- YOUR GOAL
A verbatim repetition of the data below is requested, without images.

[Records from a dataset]
════════════════

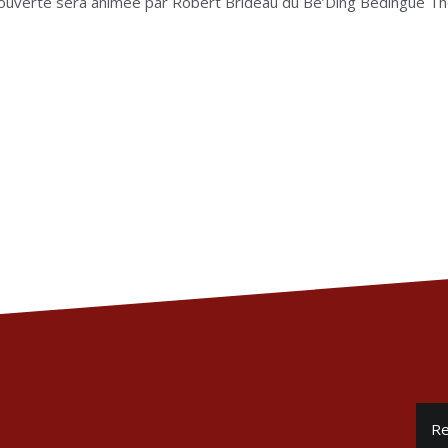
 ouverte sera animée par Robert Brideau du Be’Ding Bedingue Th
Re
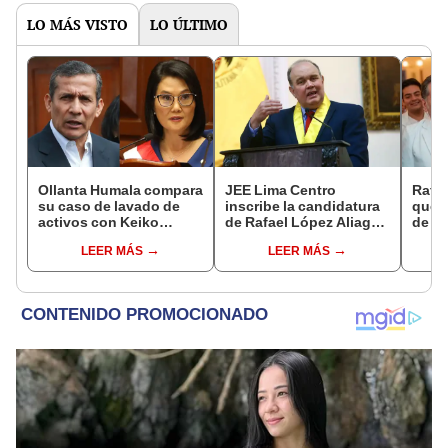
LO MÁS VISTO
LO ÚLTIMO
Ollanta Humala compara
JEE Lima Centro
Rafae
su caso de lavado de
inscribe la candidatura
qued
activos con Keiko
de Rafael López Aliaga
de fa
Fujimori: "Nosotros no
como teniente alcalde
Lima
LEER MÁS
LEER MÁS
recibimos, ella sí
de Lima
recibió"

════════════════

- EXERCISE RESPONSE
 ouverte sera animée par Robert Brideau du Be’Ding Bedingue Th
Re
LO MÁS VISTO
LO ÚLTIMO
Ollanta Humala compara
JEE Lima Centro
Rafae
su caso de lavado de
inscribe la candidatura
qued
activos con Keiko
de Rafael López Aliaga
de fa
Fujimori: "Nosotros no
como teniente alcalde
Lima
LEER MÁS
LEER MÁS
recibimos, ella sí
de Lima
recibió"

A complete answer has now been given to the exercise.